-- Supplied records follows --

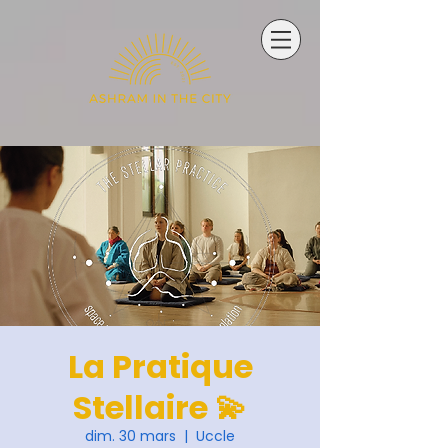
La Pratique
Stellaire 💫
dim. 30 mars
  |  
Uccle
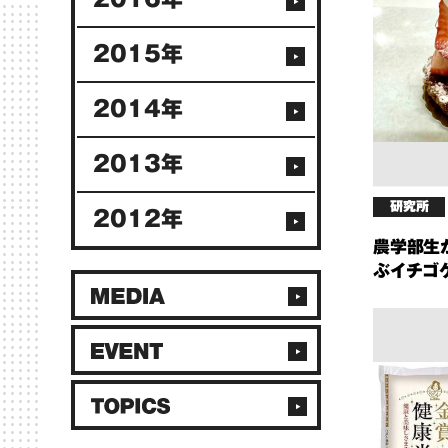
2015年
2014年
2013年
研究所
2012年
農学部生
ぶイチゴ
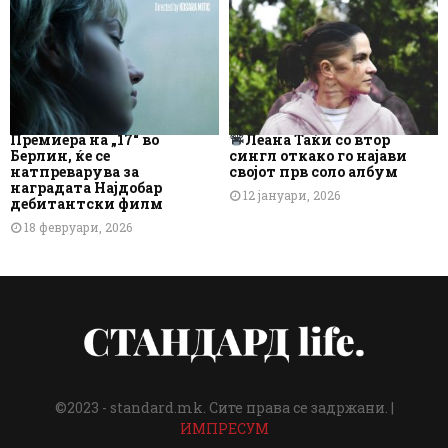
Премиера на „17“ во
Леана Таќи со втор
Берлин, ќе се
сингл откако го најави
натпреварува за
својот прв соло албум
наградата Најдобар
12 јануари, 2026
дебитантски филм
18 февруари, 2026
©2023 - standard.mk. Сите права се задржани. |
ИМПРЕСУМ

-- Supplied records concluded --

#### Problem statement:
From the data above, write out everything exactly except the pictures.

#### Answer box:
La Pratique
Stellaire 💫
dim. 30 mars
  |  
Uccle
2015年
2014年
2013年
研究所
2012年
農学部生
ぶイチゴ
Премиера на „17“ во
Леана Таќи со втор
Берлин, ќе се
сингл откако го најави
натпреварува за
својот прв соло албум
наградата Најдобар
12 јануари, 2026
дебитантски филм
18 февруари, 2026
©2023 - standard.mk. Сите права се задржани. |
ИМПРЕСУМ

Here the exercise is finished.